MS. Publisher Files To PDF

Microsoft Publisher is Microsoft’s effort at developing a more commercial and professional program designed for prepress and printing. Print shops and service bureaus shied away from Publisher in earlier versions for lack of essential tools such as adding printer’s marks, color separation tools, and changing halftone frequency.

However, Microsoft continued development of the product and the latest version of Publisher includes all the features needed for prepress and commercial printing. When it comes to exports to PDF, Adobe supports some of the much needed file attributes required to print files on press.

When you open the Acrobat PDFMaker from the Adobe PDF menu in Microsoft Publisher, the Acrobat PDFMaker dialog box displays some settings choices not found in any of the other Acrobat PDFMaker dialog boxes.

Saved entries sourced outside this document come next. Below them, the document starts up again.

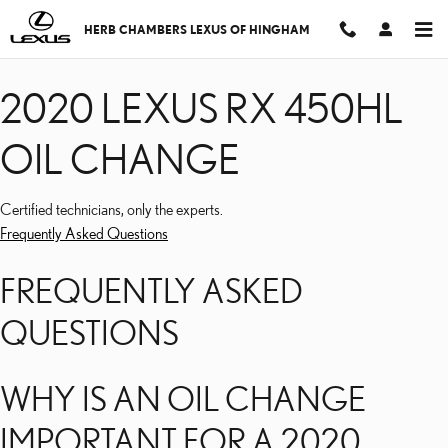
2020 LEXUS RX 450HL 
Skip to main content
HERB CHAMBERS LEXUS OF HINGHAM
2020 LEXUS RX 450HL
OIL CHANGE
Certified technicians, only the experts.
Frequently Asked Questions
FREQUENTLY ASKED
QUESTIONS
WHY IS AN OIL CHANGE
IMPORTANT FOR A 2020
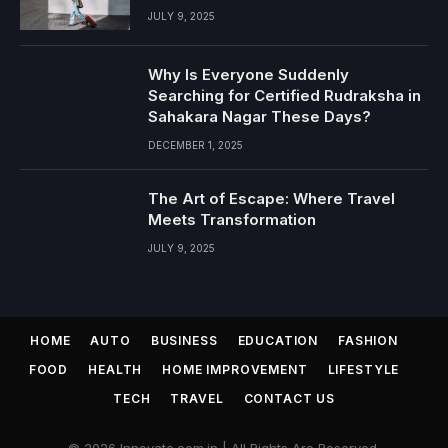
JULY 9, 2025
Why Is Everyone Suddenly
Searching for Certified Rudraksha in
Sahakara Nagar These Days?
DECEMBER 1, 2025
The Art of Escape: Where Travel
Meets Transformation
JULY 9, 2025
HOME
AUTO
BUSINESS
EDUCATION
FASHION
FOOD
HEALTH
HOME IMPROVEMENT
LIFESTYLE
TECH
TRAVEL
CONTACT US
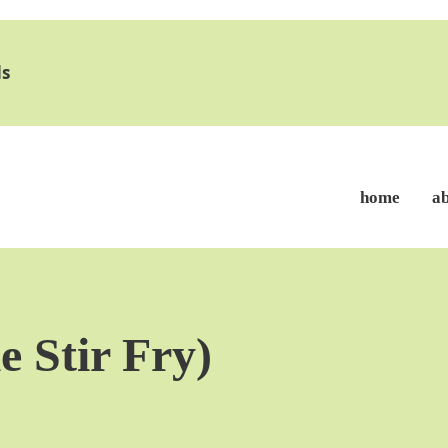
s
home
a
e Stir Fry)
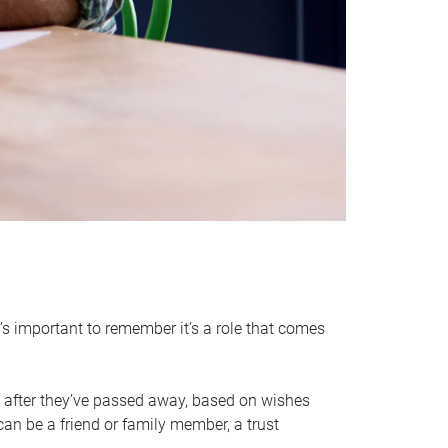
it’s important to remember it’s a role that comes
 after they’ve passed away, based on wishes
can be a friend or family member, a trust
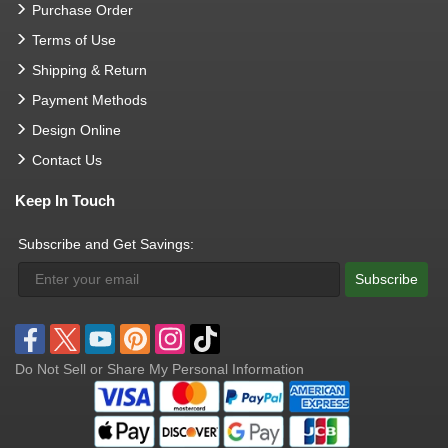
Purchase Order
Terms of Use
Shipping & Return
Payment Methods
Design Online
Contact Us
Keep In Touch
Subscribe and Get Savings:
Subscribe
Do Not Sell or Share My Personal Information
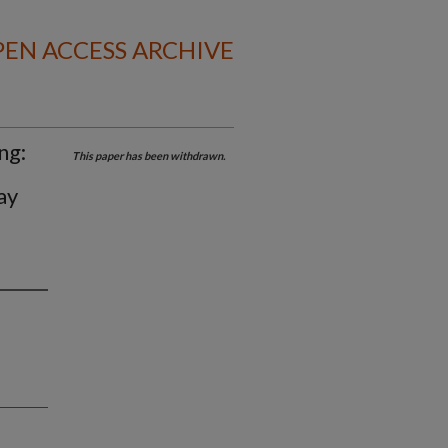
EN ACCESS ARCHIVE
ng:
This paper has been withdrawn.
ay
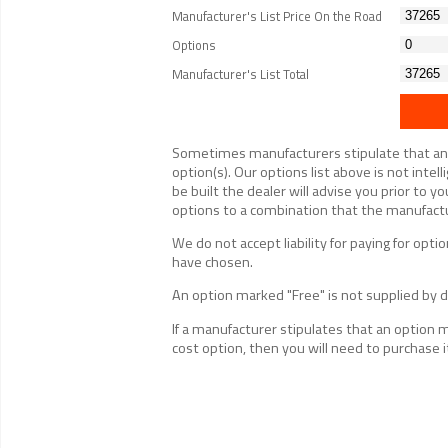
Manufacturer's List Price On the Road
Options
Manufacturer's List Total
Sometimes manufacturers stipulate that an op
option(s). Our options list above is not inte
be built the dealer will advise you prior to yo
options to a combination that the manufactur
We do not accept liability for paying for op
have chosen.
An option marked "Free" is not supplied by de
If a manufacturer stipulates that an option 
cost option, then you will need to purchase i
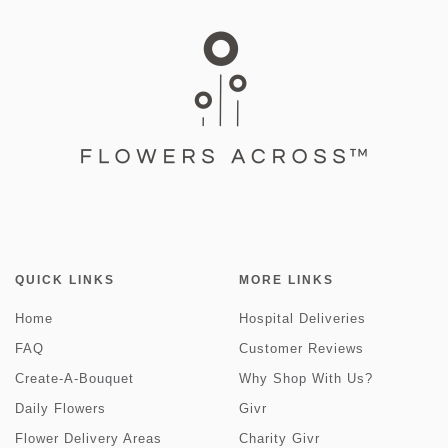
QUICK LINKS
MORE LINKS
Home
Hospital Deliveries
FAQ
Customer Reviews
Create-A-Bouquet
Why Shop With Us?
Daily Flowers
Givr
Flower Delivery Areas
Charity Givr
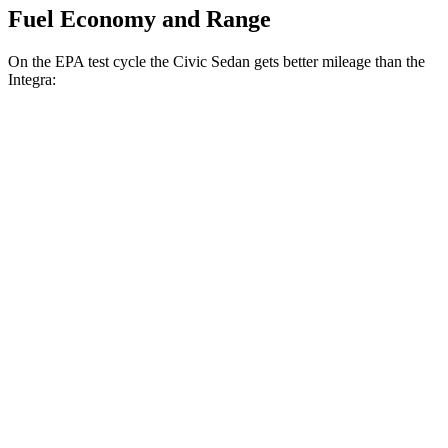
Fuel Economy and Range
On the EPA test cycle the Civic Sedan gets better mileage than the
Integra:
MPG
Civic Sedan
Auto
2.0 4-cyl. Hybrid
50 city/47 hwy
LX 2.0 DOHC 4-cyl.
32 city/41 hwy
Sport 2.0 DOHC 4-cyl.
31 city/39 hwy
Integra
Manual
1.5 turbo 4-cyl.
26 city/36 hwy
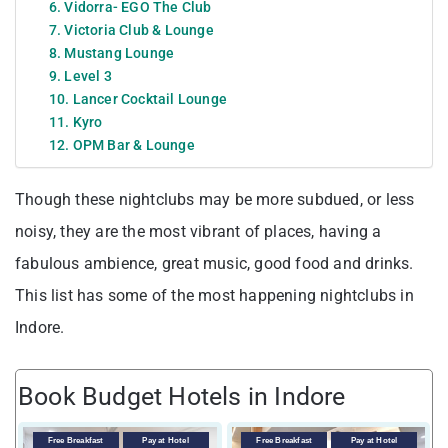
6. Vidorra- EGO The Club
7. Victoria Club & Lounge
8. Mustang Lounge
9. Level 3
10. Lancer Cocktail Lounge
11. Kyro
12. OPM Bar & Lounge
Though these nightclubs may be more subdued, or less
noisy, they are the most vibrant of places, having a
fabulous ambience, great music, good food and drinks.
This list has some of the most happening nightclubs in
Indore.
Book Budget Hotels in Indore
Free Breakfast
Pay at Hotel
Free Breakfast
Pay at Hotel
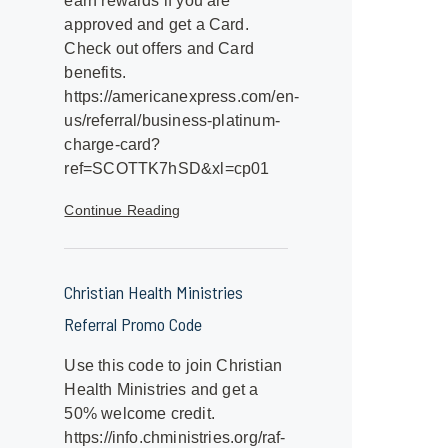
earn rewards if you are
approved and get a Card.
Check out offers and Card
benefits.
https://americanexpress.com/en-
us/referral/business-platinum-
charge-card?
ref=SCOTTK7hSD&xl=cp01
Continue Reading
Christian Health Ministries
Referral Promo Code
Use this code to join Christian
Health Ministries and get a
50% welcome credit.
https://info.chministries.org/raf-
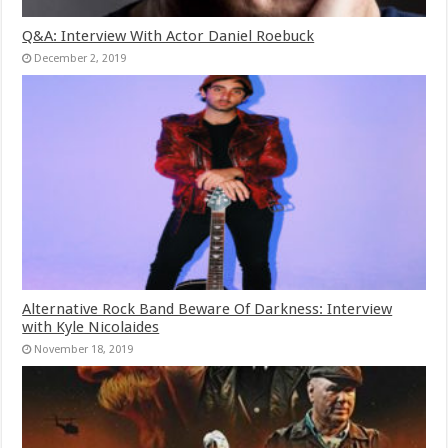
Q&A: Interview With Actor Daniel Roebuck
December 2, 2019
Alternative Rock Band Beware Of Darkness: Interview
with Kyle Nicolaides
November 18, 2019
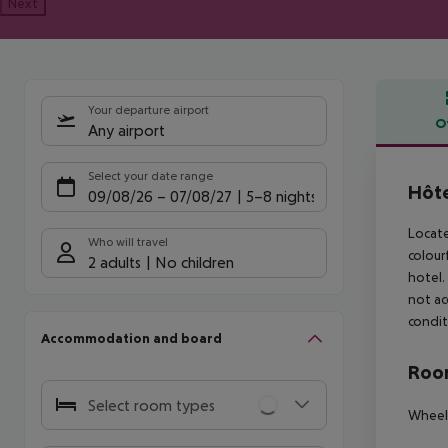
Next
Your departure airport
O
Any airport
Offe
Select your date range
Hôte
09/08/26
–
07/08/27
5-8 nights
Locate
Who will travel
colour
2 adults
No children
hotel.
not ac
condit
Accommodation and board
Room
Select room types
Wheelc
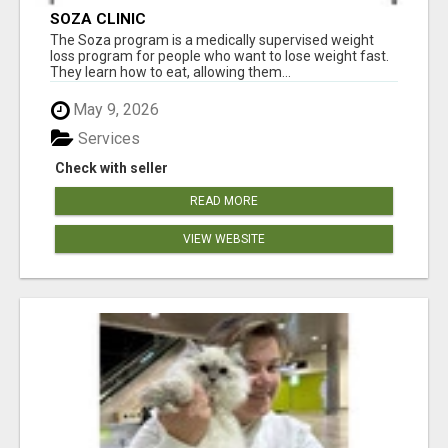
SOZA CLINIC
The Soza program is a medically supervised weight
loss program for people who want to lose weight fast.
They learn how to eat, allowing them...
May 9, 2026
Services
Check with seller
READ MORE
VIEW WEBSITE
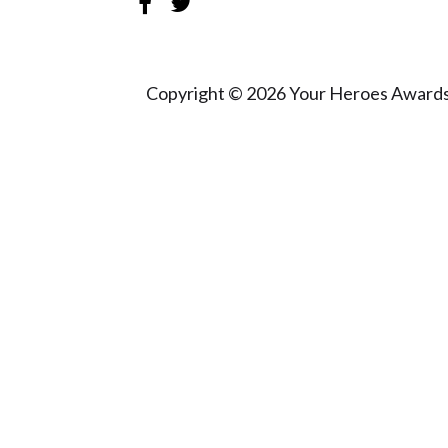
Copyright © 2026 Your Heroes Awards 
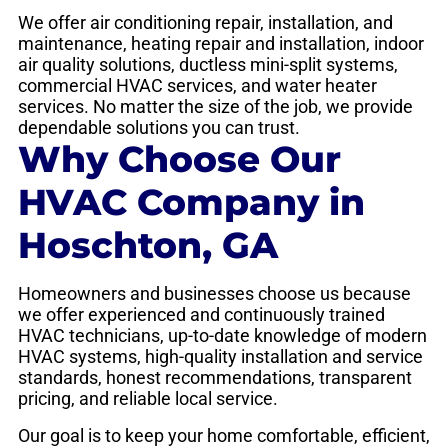
We offer air conditioning repair, installation, and
maintenance, heating repair and installation, indoor
air quality solutions, ductless mini-split systems,
commercial HVAC services, and water heater
services. No matter the size of the job, we provide
dependable solutions you can trust.
Why Choose Our
HVAC Company in
Hoschton, GA
Homeowners and businesses choose us because
we offer experienced and continuously trained
HVAC technicians, up-to-date knowledge of modern
HVAC systems, high-quality installation and service
standards, honest recommendations, transparent
pricing, and reliable local service.
Our goal is to keep your home comfortable, efficient,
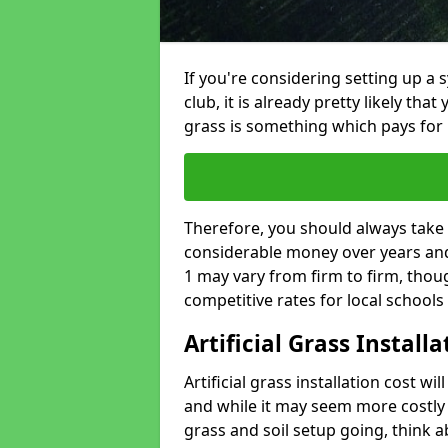
If you're considering setting up a 
club, it is already pretty likely tha
grass is something which pays for i
Therefore, you should always take 
considerable money over years and y
1 may vary from firm to firm, thou
competitive rates for local school
Artificial Grass Install
Artificial grass installation cost wi
and while it may seem more costly t
grass and soil setup going, think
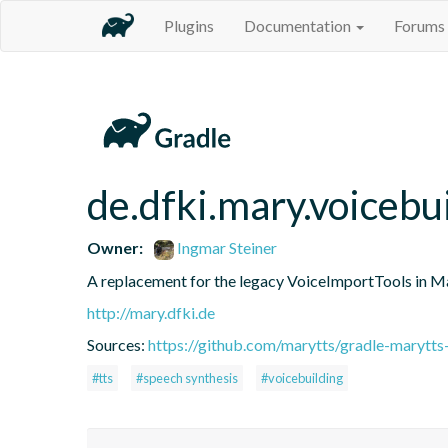
Plugins
Documentation
Forums
de.dfki.mary.voicebu
Owner:
Ingmar Steiner
A replacement for the legacy VoiceImportTools in 
http://mary.dfki.de
Sources:
https://github.com/marytts/gradle-marytts
#tts
#speech synthesis
#voicebuilding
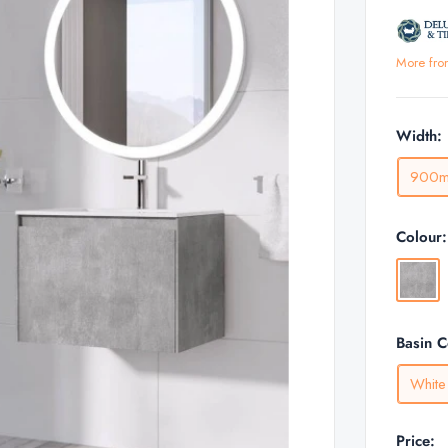
More fro
Width:
900
Colour
Concre
Basin 
White
Price:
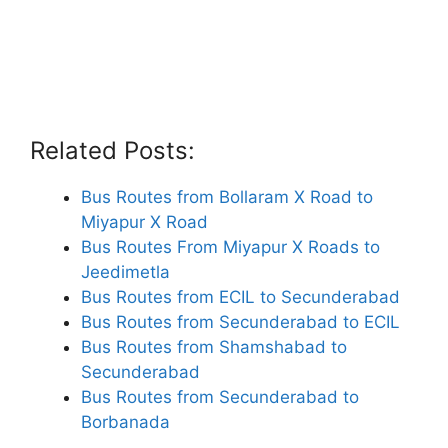
Related Posts:
Bus Routes from Bollaram X Road to
Miyapur X Road
Bus Routes From Miyapur X Roads to
Jeedimetla
Bus Routes from ECIL to Secunderabad
Bus Routes from Secunderabad to ECIL
Bus Routes from Shamshabad to
Secunderabad
Bus Routes from Secunderabad to
Borbanada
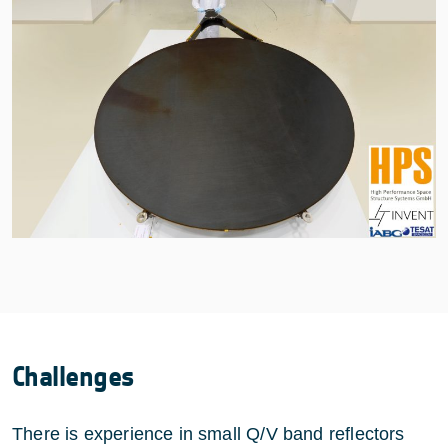
Challenges
There is experience in small Q/V band reflectors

Acrobat PDFMaker dialog boxes

As shown in Figure above you have some unique settings that apply only to Microsoft Publisher. These settings include the following:

  • Conversion Settings. The default Adobe PDF Setting is Press Quality. Like the other Acrobat PDFMaker dialog boxes, you can change the setting by clicking the Advanced Settings button.
  • Preserve Spot Color in Adobe PDF. If spot colors are used in the Publisher file, you need to check this box to preserve the spot colors. If you fail to do so, spot colors are converted to CMYK.
  • Print Crop Marks. As you can see by comparing this Acrobat PDFMaker dialog box with the others shown for Word, Excel, and PowerPoint, you see the first option for adding crop marks when a file is converted to PDF. This setting is very important if you have bleeds on pages in the Publisher document.
  • Allow Bleeds. If bleeds are contained in the PowerPoint file, you must check the box to allow bleeds. When the box is checked, you have another setting to print separate bleed marks.
  • Preserve Transparency in Adobe PDF. You can check the box to preserve transparency and let Acrobat flatten the transparency at print time.

The features added to the PowerPoint Acrobat PDFMaker are all related to commercial printing.